27.09.18
Hancock asks NHSI director to draft 10-year patient safety plan
Health and social care secretary Matt Hancock has asked Dr Aidan Fowler, the new NHS director of patient safety, to lead on a new 10-year national patient safety strategy.
Speaking at the Patient Safety Learning Conference at The King’s Fund yesterday, the secretary of state paid “heartfelt tribute” to former health boss Jeremy Hunt, who prioritised patient safety as his top ambition during his tenure. “Be in no doubt: we will drive it for years and years to come,” Hancock pledged.
He revealed that in the first few days in the new job, he agreed that Fowler would draft an “exciting and powerful vision for patient safety over the next decade,” with a strategy due soon. This will then tie into the broader NHS 10-year plan to ensure that safety is “cemented” into the long-term proposal.
“Every patient – whether in hospital, at home, in a GP surgery – expects compassionate, effective and safe care,” said Hancock. “To achieve that, we need to improve learning, we need to better shout about the work that the best trusts are doing, and the NHS must be as open and transparent as we can.
“I also know that there’s often a case of information overload. Multiple patient safety alerts about a huge range of issues, meaning it’s hard to prioritise which matters the most. So Aidan Fowler will head up a group of experts who will help you understand the clear actions that need to be taken, protecting patients from the most serious risks.”
When he first took up the post in July, the health secretary did not list patient safety as one of his three early priorities – workforce, technology and prevention – choosing instead to centre his efforts around improving the NHS’s digital capabilities.

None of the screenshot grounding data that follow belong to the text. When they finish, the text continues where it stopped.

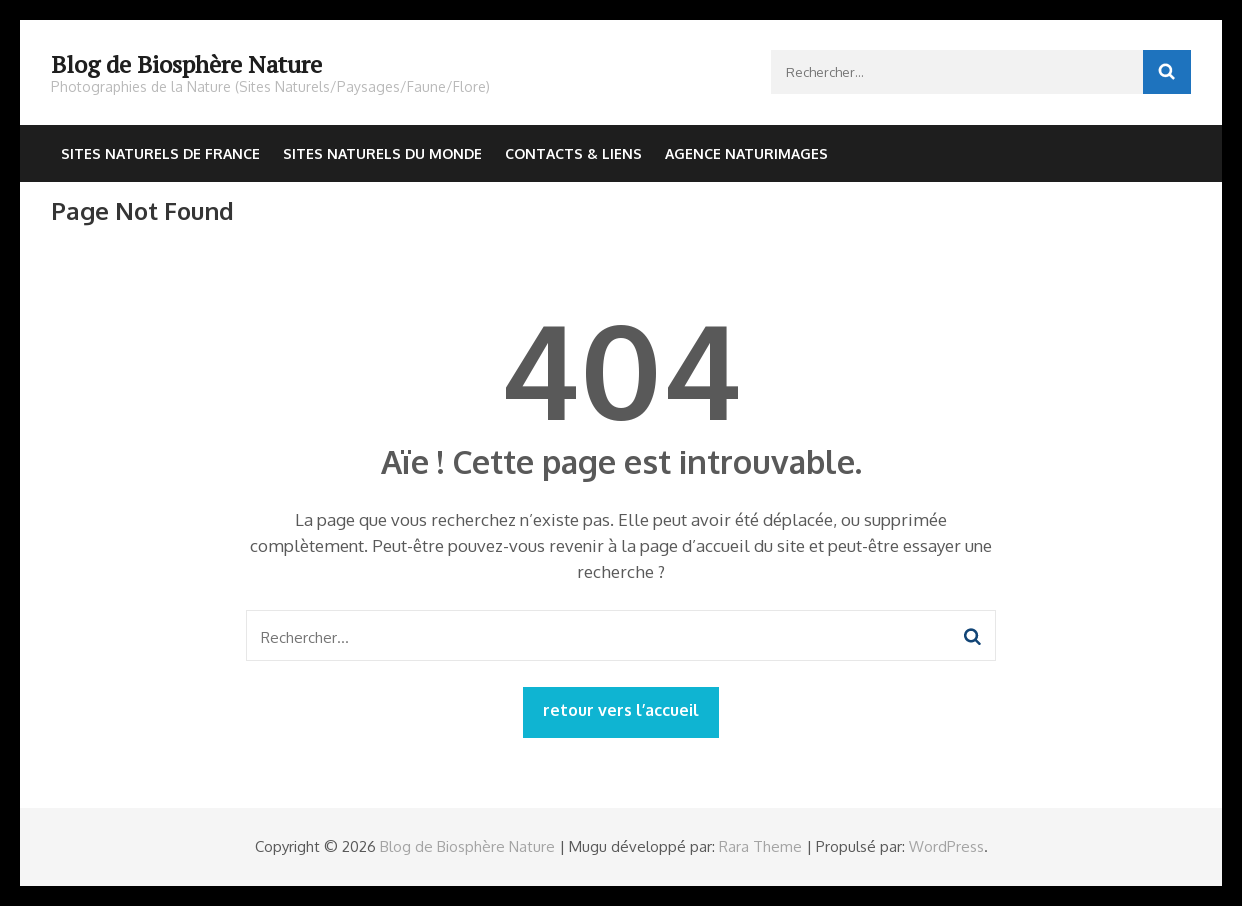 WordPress (946, 846)
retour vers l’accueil (621, 710)
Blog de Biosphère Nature (186, 64)
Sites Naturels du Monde (382, 153)
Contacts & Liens (573, 153)
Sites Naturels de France (160, 153)
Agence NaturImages (746, 153)
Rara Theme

But in his speech yesterday, he assured listeners that patient safety is the “golden thread that runs through” all of these priorities.

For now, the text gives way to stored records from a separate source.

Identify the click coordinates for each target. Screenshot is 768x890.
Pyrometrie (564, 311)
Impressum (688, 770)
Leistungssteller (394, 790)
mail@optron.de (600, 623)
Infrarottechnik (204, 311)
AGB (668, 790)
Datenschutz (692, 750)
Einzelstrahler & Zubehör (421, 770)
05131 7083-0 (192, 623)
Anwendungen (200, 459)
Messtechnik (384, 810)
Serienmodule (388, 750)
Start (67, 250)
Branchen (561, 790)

“Safety is not just about telling people to do better. Patient safety is about accountability, not blame. It’s an irony that to build a safer system we need less of a blame culture,” he continued.
“Instead, we need transparency and accountability in a positive culture, where people can have the confidence to be self-critical, because only then will we get the continuous improvement. And we need to improve the systems and processes that support staff. All with the goal of minimising human error.”
His speech came just a couple of days after shadow health secretary Jon Ashworth said the Labour Party would be looking to amend the upcoming Health Service Safety Investigations Bill if the government failed to use the extra funding to ensure patients are safe from “rogue apps and private tech developers.”
“It’s time to put patient safety ahead of the bottom line – a Labour government will put patient safety at the very heart of our plans for the NHS,” he told delegates at the Labour Party Conference.
Perhaps unsurprisingly, then, Hancock stressed in his King’s Fund speech: “Improving patient safety is a determined and unwavering commitment for us all. We must constantly strive to listen to patients and their families and listen to staff so that we can learn from mistakes, be innovative and continually improve.
“We need a culture of humility, openness and learning. There is no room for complacency.”